Le plaignant se réfère en outre, dans sa réplique, à six offres communiquées le
22 novembre 2015 à l'Office, par lesquelles leurs auteurs proposent de racheter 48'200 actions au total, à un prix variant de 1 fr. 25 à 2 fr. 50 par action. Ces offres, visiblement faites à la demande et pour les besoins du plaignant, outre qu'elles émanent de six personnes différentes et indépendamment de leur valeur juridique, contestée par B______ AG, ne concernent qu'un nombre très limité d'actions. La vente litigieuse porte en effet sur l'ensemble des actions du plaignant, dont le nombre s'élève à 4'628'699. Les offres invoquées par le plaignant ne sont donc pas propres à prouver qu'un acquéreur serait prêt à payer immédiatement un prix supérieur à celui de la vente litigieuse pour l'ensemble des actions du plaignant. Celui-ci se réfère aussi à une offre de la société R______, qui porte certes sur une plus grande partie des actions, soit 50% à 100% d'entre elles, pour un prix de 1 fr. par action, mais qui n'est pas ferme et, surtout, qui a finalement été retirée le 27 novembre 2015.

Le plaignant ne réfute par ailleurs pas l'analyse de l'Office, selon laquelle une offre intéressante, en se fondant sur les fonds propres et les rendements déjà atteints, devrait se situer au moins à 0 fr. 06 par action, soit à un prix bien inférieur au montant articulé par le plaignant.

Le plaignant omet au demeurant le fait que le caractère lié des actions rend la recherche d'un acheteur plus difficile.

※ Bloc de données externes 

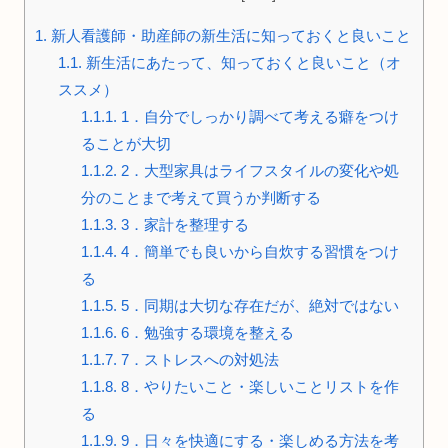
1.
新人看護師・助産師の新生活に知っておくと良いこと
1.1.
新生活にあたって、知っておくと良いこと（オ
ススメ）
1.1.1.
1．自分でしっかり調べて考える癖をつけ
ることが大切
1.1.2.
2．大型家具はライフスタイルの変化や処
分のことまで考えて買うか判断する
1.1.3.
3．家計を整理する
1.1.4.
4．簡単でも良いから自炊する習慣をつけ
る
1.1.5.
5．同期は大切な存在だが、絶対ではない
1.1.6.
6．勉強する環境を整える
1.1.7.
7．ストレスへの対処法
1.1.8.
8．やりたいこと・楽しいことリストを作
る
1.1.9.
9．日々を快適にする・楽しめる方法を考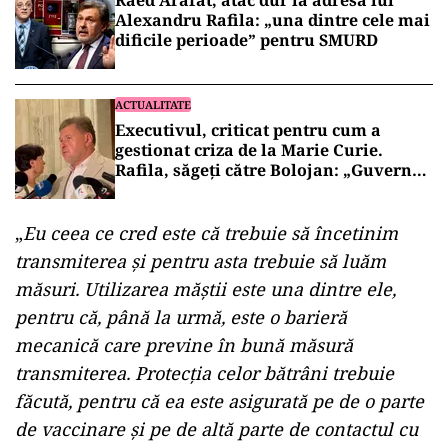
Raed Arafat, atac dur la adresa lui
Alexandru Rafila: „una dintre cele mai
dificile perioade” pentru SMURD
ACTUALITATE
Executivul, criticat pentru cum a
gestionat criza de la Marie Curie.
Rafila, săgeți către Bolojan: „Guvernul
nu a făcut absolut nimic”
„
Eu ceea ce cred este că trebuie să încetinim
transmiterea şi pentru asta trebuie să luăm
măsuri. Utilizarea măştii este una dintre ele,
pentru că, până la urmă, este o barieră
mecanică care previne în bună măsură
transmiterea. Protecţia celor bătrâni trebuie
făcută, pentru că ea este asigurată pe de o parte
de vaccinare şi pe de altă parte de contactul cu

Il objecte enfin vainement que la vente ne respecte pas les termes de la convention d'actionnaires, celle-ci n'étant pas applicable à ses créanciers, respectivement dans le cadre de la procédure de faillite.

2.5. Au vu de ce qui précède, la plainte doit être rejetée.

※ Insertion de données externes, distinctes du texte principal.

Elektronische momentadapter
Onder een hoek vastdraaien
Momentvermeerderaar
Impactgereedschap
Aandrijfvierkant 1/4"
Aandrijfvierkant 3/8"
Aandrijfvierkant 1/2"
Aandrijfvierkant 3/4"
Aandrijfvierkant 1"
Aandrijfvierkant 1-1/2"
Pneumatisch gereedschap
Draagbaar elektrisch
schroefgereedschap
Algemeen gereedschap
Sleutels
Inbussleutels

3.             La procédure de plainte est gratuite (art. 20a al. 2 ch. 5 LP et art. 61 al. 2 let. a OELP) et il ne peut être alloué aucuns dépens dans cette procédure (art. 62 al. 2 OELP).

La partie ou son représentant qui use de procédés téméraires ou de mauvaise foi peut être condamné à une amende de 1500 francs au plus ainsi qu'au paiement des émoluments et des débours (art. 20a al. 2 ch. 5 LP).

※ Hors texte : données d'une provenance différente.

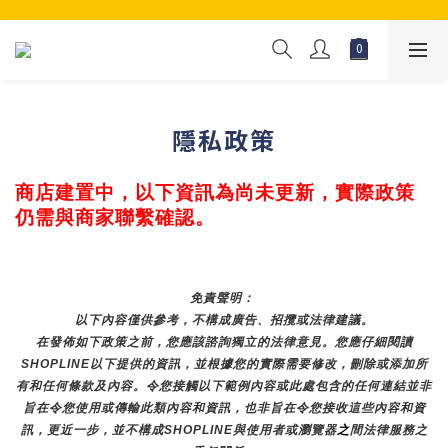
隱私政策
商店建置中，以下資訊為尚未更新，實際政策
仍需與商家聯繫確認。
免責聲明： 
以下內容僅供參考，不構成廣告、招攬或法律建議。
在發佈如下政策之前，您應該諮詢獨立的法律意見。您應仔細閱讀
SHOPLINE以下提供的資訊，並根據您的實際需要修改，刪除或添加所
有和任何條款及內容。令您接觸以下範例內容或此處包含的任何連結並非
旨在令您使用或傳輸此類內容和資訊，也非旨在令您接收這些內容和資
訊，更近一步，並不構成SHOPLINE與使用者或瀏覽器
之
間法律服務之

Contrairement aux conclusions prises par B______ AG, le plaignant ne sera pas condamné à une amende pour téméraire plaideur, ni par ailleurs aux frais ou aux débours, dans la mesure où ses griefs tirés de la violation de l'art. 238 al. 1 LP, quoiqu'infondés, ne procèdent pas d'une volonté manifeste de retarder la procédure de faillite et de nuire aux intérêts des intimés plutôt que de contester une décision qu'il tenait pour contraire au droit. Il est relevé à cet égard que le plaignant s'est opposé à la décision querellée déjà durant la première assemblée des créanciers, à laquelle sa présence avait été acceptée. Son attitude prétendument négligente avant et pendant la procédure de faillite n'est pour le surplus pas pertinente.

* * * * *


PAR CES MOTIFS,
La Chambre de surveillance :

A la forme :

Déclare recevable la plainte formée le 19 octobre 2015 par M. R______ contre la décision de la première assemblée des créanciers du 14 octobre 2015.

Au fond :

La rejette.

Siégeant :

Mme Valérie LAEMMEL-JUILLARD, présidente; Monsieur Georges ZUFFEREY et Monsieur Christian CHAVAZ, juges assesseurs; Madame Véronique PISCETTA, greffière.

 

La présidente :

Valérie LAEMMEL-JUILLARD

 

La greffière :

Véronique PISCETTA

 

 

 

Voie de recours :

Le recours en matière civile au sens de l’art. 72 al. 2 let. a de la loi sur le Tribunal fédéral du 17 juin 2005 (LTF; RS 173.110) est ouvert contre les décisions prises par la Chambre de surveillance des Offices des poursuites et des faillites, unique autorité cantonale de surveillance en matière de poursuite pour dettes et faillite (art. 126 LOJ). Il doit être déposé devant le Tribunal fédéral, 1000 Lausanne 14, dans les dix jours qui suivent la notification de l'expédition complète de la présente décision (art. 100 al. 1 et 2 let. a LTF) ou dans les cinq jours en matière de poursuite pour effets de change (art. 100 al. 3 let. a LTF). L’art. 119 al. 1 LTF prévoit que si une partie forme un recours ordinaire et un recours constitutionnel, elle doit déposer les deux recours dans un seul mémoire. Le recours doit être rédigé dans une langue officielle, indiquer les conclusions, en quoi l'acte attaqué viole le droit et les moyens de preuve, et être signé (art. 42 LTF).

Le recours doit être adressé au Tribunal fédéral, 1000 Lausanne 14.